◆ **Problem**
Exactly reproduce the data from its first line through the line with "Wijs aan elke", leaving out every line after it.

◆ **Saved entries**
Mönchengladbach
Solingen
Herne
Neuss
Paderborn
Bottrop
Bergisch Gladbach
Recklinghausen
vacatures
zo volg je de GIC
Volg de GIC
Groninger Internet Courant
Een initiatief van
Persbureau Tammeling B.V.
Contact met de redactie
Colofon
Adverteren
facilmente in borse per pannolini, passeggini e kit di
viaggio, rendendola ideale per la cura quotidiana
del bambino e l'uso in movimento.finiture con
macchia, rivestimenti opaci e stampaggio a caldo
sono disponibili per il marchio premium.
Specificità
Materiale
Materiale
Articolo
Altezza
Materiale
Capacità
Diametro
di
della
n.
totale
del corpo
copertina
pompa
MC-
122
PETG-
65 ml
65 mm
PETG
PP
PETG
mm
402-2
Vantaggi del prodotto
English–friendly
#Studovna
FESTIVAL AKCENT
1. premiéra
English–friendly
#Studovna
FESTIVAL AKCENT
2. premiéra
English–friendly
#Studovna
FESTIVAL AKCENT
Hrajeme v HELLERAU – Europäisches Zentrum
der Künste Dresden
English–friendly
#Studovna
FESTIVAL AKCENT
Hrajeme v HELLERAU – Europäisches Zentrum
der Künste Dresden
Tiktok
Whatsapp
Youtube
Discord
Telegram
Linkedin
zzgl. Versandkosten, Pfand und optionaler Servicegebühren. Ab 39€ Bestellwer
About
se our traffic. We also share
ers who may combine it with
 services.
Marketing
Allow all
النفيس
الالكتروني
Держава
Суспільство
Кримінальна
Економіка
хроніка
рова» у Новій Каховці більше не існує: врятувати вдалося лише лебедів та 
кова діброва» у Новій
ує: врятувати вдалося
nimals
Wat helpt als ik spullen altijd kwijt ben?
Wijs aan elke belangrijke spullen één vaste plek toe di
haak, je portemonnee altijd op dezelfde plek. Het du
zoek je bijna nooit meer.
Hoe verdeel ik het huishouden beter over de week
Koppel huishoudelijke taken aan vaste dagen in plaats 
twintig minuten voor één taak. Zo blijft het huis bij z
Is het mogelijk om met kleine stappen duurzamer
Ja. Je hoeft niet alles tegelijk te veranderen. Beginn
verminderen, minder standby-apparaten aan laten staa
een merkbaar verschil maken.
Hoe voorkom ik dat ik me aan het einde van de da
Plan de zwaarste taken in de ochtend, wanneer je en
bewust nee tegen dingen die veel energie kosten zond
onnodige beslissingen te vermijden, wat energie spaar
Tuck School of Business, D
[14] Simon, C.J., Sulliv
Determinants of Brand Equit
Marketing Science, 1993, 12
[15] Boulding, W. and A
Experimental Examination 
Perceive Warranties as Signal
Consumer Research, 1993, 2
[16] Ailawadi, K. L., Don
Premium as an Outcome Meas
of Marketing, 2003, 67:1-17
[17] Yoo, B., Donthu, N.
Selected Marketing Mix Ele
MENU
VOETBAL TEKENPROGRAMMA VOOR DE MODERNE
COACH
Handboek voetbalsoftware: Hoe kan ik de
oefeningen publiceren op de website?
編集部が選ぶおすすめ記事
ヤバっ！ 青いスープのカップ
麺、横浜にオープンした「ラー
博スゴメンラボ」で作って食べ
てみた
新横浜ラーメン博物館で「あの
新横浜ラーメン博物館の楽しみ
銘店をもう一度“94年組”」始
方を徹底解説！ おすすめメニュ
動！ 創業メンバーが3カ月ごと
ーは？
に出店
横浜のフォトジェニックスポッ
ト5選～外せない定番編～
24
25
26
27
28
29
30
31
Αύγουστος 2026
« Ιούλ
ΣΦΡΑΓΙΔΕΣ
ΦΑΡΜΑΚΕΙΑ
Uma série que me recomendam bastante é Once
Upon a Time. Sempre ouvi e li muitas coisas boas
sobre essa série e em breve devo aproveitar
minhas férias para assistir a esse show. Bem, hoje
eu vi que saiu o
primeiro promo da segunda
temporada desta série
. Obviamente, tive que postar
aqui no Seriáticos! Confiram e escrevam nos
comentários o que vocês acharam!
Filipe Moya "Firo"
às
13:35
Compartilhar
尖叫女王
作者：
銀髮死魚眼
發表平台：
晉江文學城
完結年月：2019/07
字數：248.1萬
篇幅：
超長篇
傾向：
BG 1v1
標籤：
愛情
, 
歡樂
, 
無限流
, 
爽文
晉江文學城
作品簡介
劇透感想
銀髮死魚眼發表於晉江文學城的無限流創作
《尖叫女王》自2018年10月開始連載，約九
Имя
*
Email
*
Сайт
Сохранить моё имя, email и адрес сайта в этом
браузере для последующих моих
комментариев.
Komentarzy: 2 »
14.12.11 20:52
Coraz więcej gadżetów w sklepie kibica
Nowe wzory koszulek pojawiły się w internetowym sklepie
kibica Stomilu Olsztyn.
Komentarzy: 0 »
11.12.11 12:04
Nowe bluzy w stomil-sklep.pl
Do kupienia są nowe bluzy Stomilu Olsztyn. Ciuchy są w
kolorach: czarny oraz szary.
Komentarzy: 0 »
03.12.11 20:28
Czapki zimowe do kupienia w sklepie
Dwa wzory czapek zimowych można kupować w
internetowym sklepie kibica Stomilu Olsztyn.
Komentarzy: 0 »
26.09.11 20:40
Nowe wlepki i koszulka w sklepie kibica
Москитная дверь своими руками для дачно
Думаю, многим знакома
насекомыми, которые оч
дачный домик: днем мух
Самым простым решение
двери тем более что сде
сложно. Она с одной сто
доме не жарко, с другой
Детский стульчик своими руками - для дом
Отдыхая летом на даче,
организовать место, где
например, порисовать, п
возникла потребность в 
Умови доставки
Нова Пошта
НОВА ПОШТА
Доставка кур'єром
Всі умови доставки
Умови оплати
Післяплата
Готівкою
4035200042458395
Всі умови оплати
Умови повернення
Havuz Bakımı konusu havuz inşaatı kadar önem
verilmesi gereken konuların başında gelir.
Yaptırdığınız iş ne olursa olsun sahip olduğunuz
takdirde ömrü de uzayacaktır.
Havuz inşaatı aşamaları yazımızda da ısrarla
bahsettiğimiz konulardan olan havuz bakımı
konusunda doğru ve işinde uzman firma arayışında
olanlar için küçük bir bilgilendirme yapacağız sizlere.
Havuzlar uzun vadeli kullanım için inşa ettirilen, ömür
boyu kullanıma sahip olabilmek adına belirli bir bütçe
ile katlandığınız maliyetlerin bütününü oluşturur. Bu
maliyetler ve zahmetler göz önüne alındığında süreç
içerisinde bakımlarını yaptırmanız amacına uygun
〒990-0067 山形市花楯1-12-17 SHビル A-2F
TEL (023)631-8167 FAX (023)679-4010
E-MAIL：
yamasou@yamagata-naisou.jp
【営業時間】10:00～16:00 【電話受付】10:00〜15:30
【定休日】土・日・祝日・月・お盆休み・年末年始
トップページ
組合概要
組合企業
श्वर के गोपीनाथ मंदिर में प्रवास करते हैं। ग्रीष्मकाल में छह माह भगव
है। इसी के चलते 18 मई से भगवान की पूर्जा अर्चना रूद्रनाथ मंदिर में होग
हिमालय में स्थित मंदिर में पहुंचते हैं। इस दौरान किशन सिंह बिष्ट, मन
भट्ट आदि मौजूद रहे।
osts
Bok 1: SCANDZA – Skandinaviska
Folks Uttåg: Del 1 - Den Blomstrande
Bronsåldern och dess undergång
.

◆ **Task result**
Mönchengladbach
Solingen
Herne
Neuss
Paderborn
Bottrop
Bergisch Gladbach
Recklinghausen
vacatures
zo volg je de GIC
Volg de GIC
Groninger Internet Courant
Een initiatief van
Persbureau Tammeling B.V.
Contact met de redactie
Colofon
Adverteren
facilmente in borse per pannolini, passeggini e kit di
viaggio, rendendola ideale per la cura quotidiana
del bambino e l'uso in movimento.finiture con
macchia, rivestimenti opaci e stampaggio a caldo
sono disponibili per il marchio premium.
Specificità
Materiale
Materiale
Articolo
Altezza
Materiale
Capacità
Diametro
di
della
n.
totale
del corpo
copertina
pompa
MC-
122
PETG-
65 ml
65 mm
PETG
PP
PETG
mm
402-2
Vantaggi del prodotto
English–friendly
#Studovna
FESTIVAL AKCENT
1. premiéra
English–friendly
#Studovna
FESTIVAL AKCENT
2. premiéra
English–friendly
#Studovna
FESTIVAL AKCENT
Hrajeme v HELLERAU – Europäisches Zentrum
der Künste Dresden
English–friendly
#Studovna
FESTIVAL AKCENT
Hrajeme v HELLERAU – Europäisches Zentrum
der Künste Dresden
Tiktok
Whatsapp
Youtube
Discord
Telegram
Linkedin
zzgl. Versandkosten, Pfand und optionaler Servicegebühren. Ab 39€ Bestellwer
About
se our traffic. We also share
ers who may combine it with
 services.
Marketing
Allow all
النفيس
الالكتروني
Держава
Суспільство
Кримінальна
Економіка
хроніка
рова» у Новій Каховці більше не існує: врятувати вдалося лише лебедів та 
кова діброва» у Новій
ує: врятувати вдалося
nimals
Wat helpt als ik spullen altijd kwijt ben?
Wijs aan elke belangrijke spullen één vaste plek toe di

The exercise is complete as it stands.